Un consumo eccessivo di bibite gassate carbonate e zuccherate aumenterebbe il rischio di sviluppo di calcoli renali, secondo uno studio italo-americano. Svolgono invece effetti protettivi contro la loro insorgenza tè, caffè e succo d’arancia
Non più di una lattina a settimana di bibite gassate zuccherate: è questo il limite massimo consentito per non incorrere in un aumentato rischio – dal 23 al 33% – di sviluppare calcoli renali. Lo attesta un recente studio, condotto dall’Università Cattolica del Sacro Cuore di Roma, in collaborazione con la Harvard University di Boston, che ha coinvolto 194 mila persone osservate per un periodo di 8 anni ed i cui risultati sono stati pubblicati sulla rivista Clinical Journal of the American Society of Nephrology.
LO STUDIO – Non tutte le bevande sono uguali e apportano una corretta idratazione all’organismo, tanto che alcune possono avere addirittura un effetto dannoso sulla salute dei reni. Per arrivare a questa conclusione un pool di ricercatori ha analizzato la stretta relazione tra il consumo di 20 tipologie di differenti bevande – carbonate con e senza cola, sia con o prive di zucchero, succhi di frutta, birra, vino, superalcolici, caffè e decaffeinato, tè, latte e acqua – e la possibile insorgenza di calcoli renali in un campione generale di popolazione. «Le indagini condotte sulla diversa qualità di bevande – spiega Pietro Manuel Ferraro, nefrologo presso l’U.O. di Nefrologia e Dialisi dell’Università Cattolica CIC di Roma – hanno evidenziato da un lato che elevate quantità di bibite carbonate zuccherate sono correlate ad un maggior sviluppo di calcoli, e dall’altro hanno dimostrato l’azione protettiva nei confronti di questa patologia di caffè e tè, fino ad ora demonizzati per il loro quantitativo di ossalato che ne è un fattore responsabile». Stesso ruolo nella riduzione dell’insorgenza di calcolosi è riconosciuto anche a birra, vino e succo di arancia.
I RISULTATI – C’è una ragione in più per evitare il consumo di bevande carbonate zuccherate. «Esse – continua ancora il nefrologo – influenzano lo sviluppo di condizioni quali l’obesità o il diabete che sono alla base o aumentano le probabilità di insorgenza di calcoli». Una patologia in continua crescita fra gli italiani: circa tre mila casi ogni 100 mila abitanti, secondo le ultime stime e i cui capisaldi di cura si fondano proprio sulla corretta idratazione.

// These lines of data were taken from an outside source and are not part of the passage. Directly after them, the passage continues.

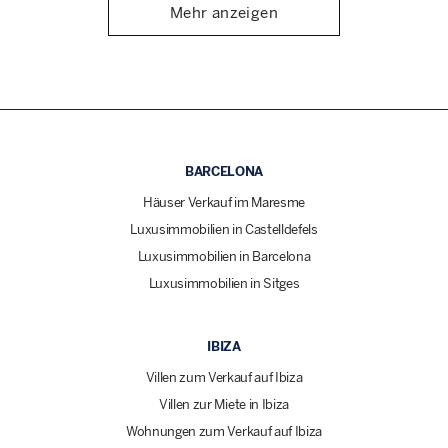
Mehr anzeigen
BARCELONA
Häuser Verkauf im Maresme
Luxusimmobilien in Castelldefels
Luxusimmobilien in Barcelona
Luxusimmobilien in Sitges
IBIZA
Villen zum Verkauf auf Ibiza
Villen zur Miete in Ibiza
Wohnungen zum Verkauf auf Ibiza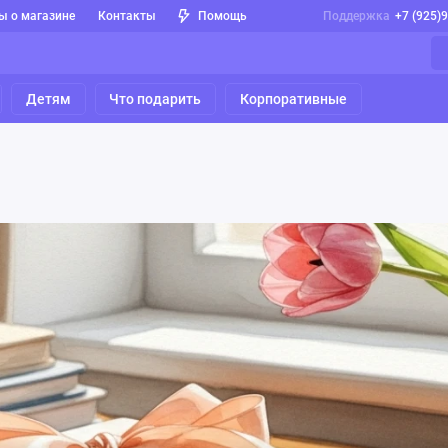
ы о магазине
Контакты
Помощь
Поддержка
+7 (925)
Детям
Что подарить
Корпоративные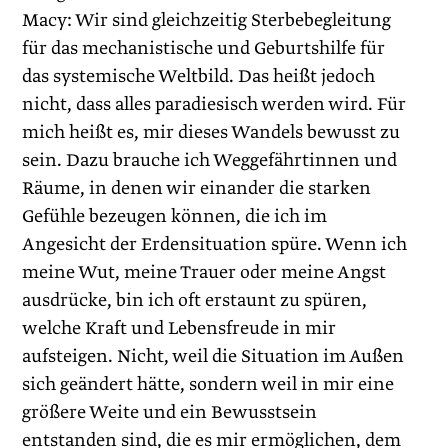
Macy: Wir sind gleichzeitig Sterbebegleitung
für das mechanistische und Geburtshilfe für
das systemische Weltbild. Das heißt jedoch
nicht, dass alles paradiesisch werden wird. Für
mich heißt es, mir dieses Wandels bewusst zu
sein. Dazu brauche ich Weggefährtinnen und
Räume, in denen wir einander die starken
Gefühle bezeugen können, die ich im
Angesicht der Erdensituation spüre. Wenn ich
meine Wut, meine Trauer oder meine Angst
ausdrücke, bin ich oft erstaunt zu spüren,
welche Kraft und Lebensfreude in mir
aufsteigen. Nicht, weil die Situation im Außen
sich geändert hätte, sondern weil in mir eine
größere Weite und ein Bewusstsein
entstanden sind, die es mir ermöglichen, dem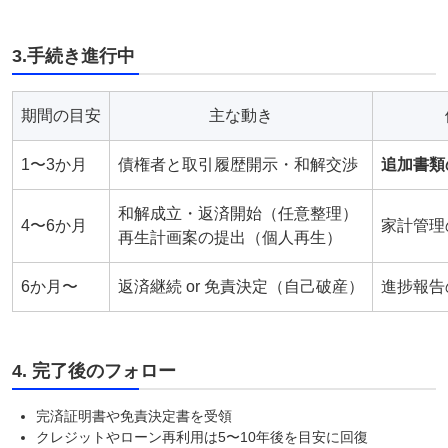
3.手続き進行中
期間の目安
主な動き
1〜3か月
債権者と取引履歴開示・和解交渉
追加書類
和解成立・返済開始（任意整理）
4〜6か月
家計管理
再生計画案の提出（個人再生）
6か月〜
返済継続 or 免責決定（自己破産）
進捗報告
4. 完了後のフォロー
完済証明書や免責決定書を受領
クレジットやローン再利用は5〜10年後を目安に回復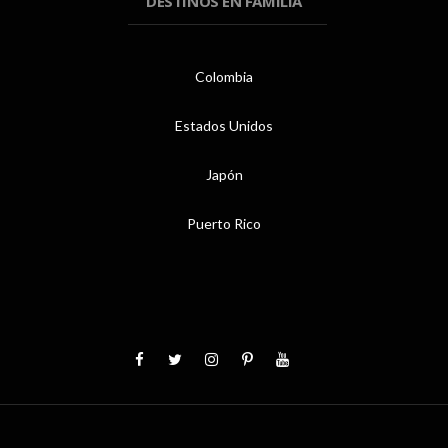
DESTINOS EN FAMILIA
Colombia
Estados Unidos
Japón
Puerto Rico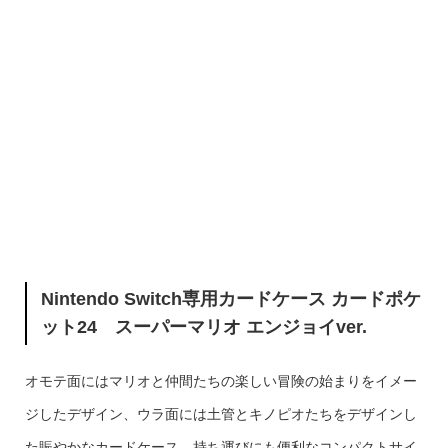
Nintendo Switch専用カードケース カードポケ
ット24 スーパーマリオ エンジョイver.
オモテ面にはマリオと仲間たちの楽しい冒険の始まりをイメー
ジしたデザイン、ウラ面には土管とキノピオたちをデザインし
た賑やかなカードケース。持ち運びにも便利なコンパクトサイ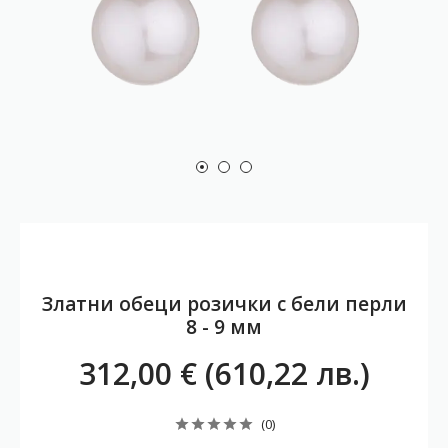
Златни обеци розички с бели перли
8 - 9 мм
312,00 € (610,22 лв.)
(0)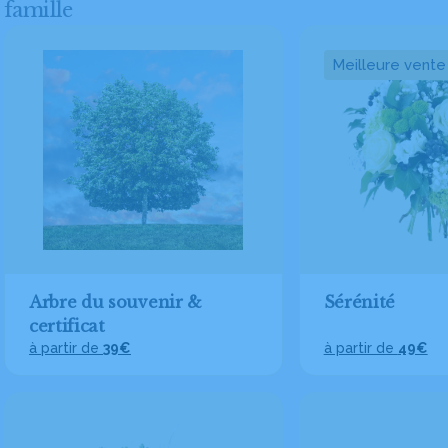
famille
Meilleure vente
Arbre du souvenir &
Sérénité
certificat
à partir de
39€
à partir de
49€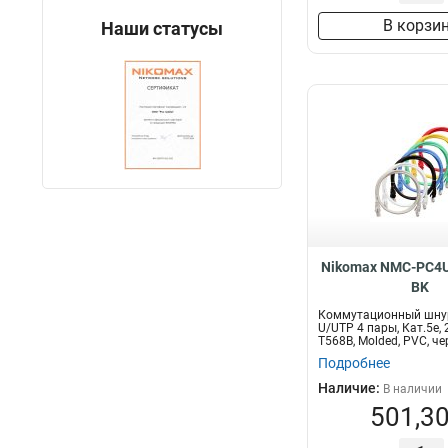
В корзи
Наши статусы
Nikomax NMC-PC4U
BK
Коммутационный шну
U/UTP 4 пары, Кат.5е,
T568B, Molded, PVC, ч
Подробнее
Наличие:
В наличии
501,30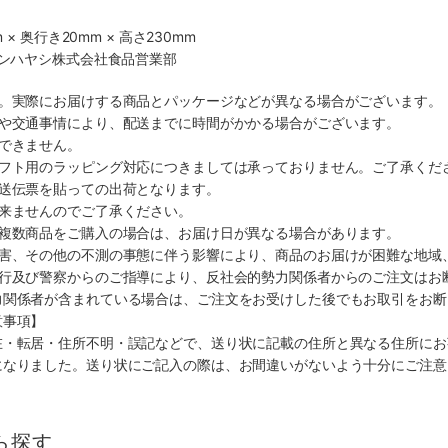
 × 奥行き20mm × 高さ230mm
マンハヤシ株式会社食品営業部
す。実際にお届けする商品とパッケージなどが異なる場合がございます。
順や交通事情により、配送までに時間がかかる場合がございます。
できません。
ギフト用のラッピング対応につきましては承っておりません。ご了承くだ
配送伝票を貼っての出荷となります。
出来ませんのでご了承ください。
も複数商品をご購入の場合は、お届け日が異なる場合があります。
災害、その他の不測の事態に伴う影響により、商品のお届けが困難な地域
施行及び警察からのご指導により、反社会的勢力関係者からのご注文はお
力関係者が含まれている場合は、ご注文をお受けした後でもお取引をお断
意事項】
在・転居・住所不明・誤記などで、送り状に記載の住所と異なる住所にお
になりました。送り状にご記入の際は、お間違いがないよう十分にご注意
ら探す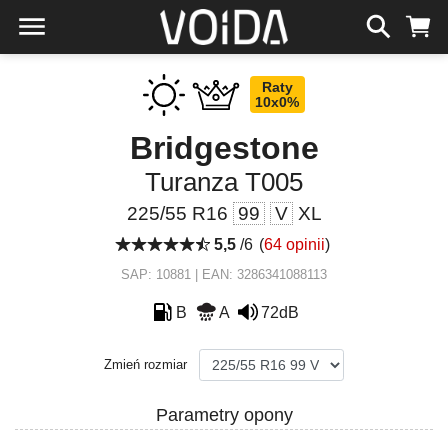
Raty
10x0%
Bridgestone
Turanza T005
225/55 R16
99
V
XL
5,5
/6
(
64 opinii
)
SAP: 10881 | EAN: 3286341088113
B
A
72dB
Zmień rozmiar
Parametry opony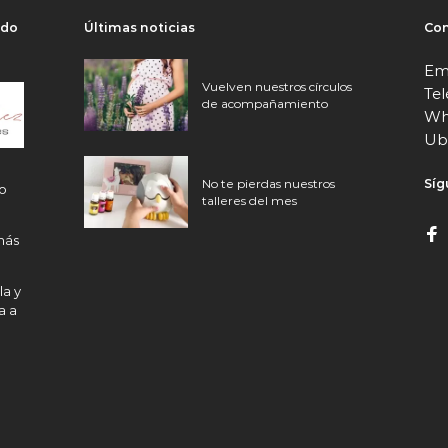
ndo
Últimas noticias
Con
Em
Vuelven nuestros círculos
Te
de acompañamiento
Wh
Ubi
Síg
No te pierdas nuestros
mo
talleres del mes
más
la y
a a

Gli studi si orienteranno ora a valutare l’ipotesi che queste bevande agiscano direttamente anche sui reni. «La ragione dell’associazione riscontrata – ha concluso Ferraro – potrebbe essere ricercata nell’aumento dell’escrezione urinaria di calcio, ossalato e acido urico a causa del fruttosio contenuto nelle bibite». In attesa delle conferme, meglio limitarsi al consumo di lattine raccomandato dagli esperti.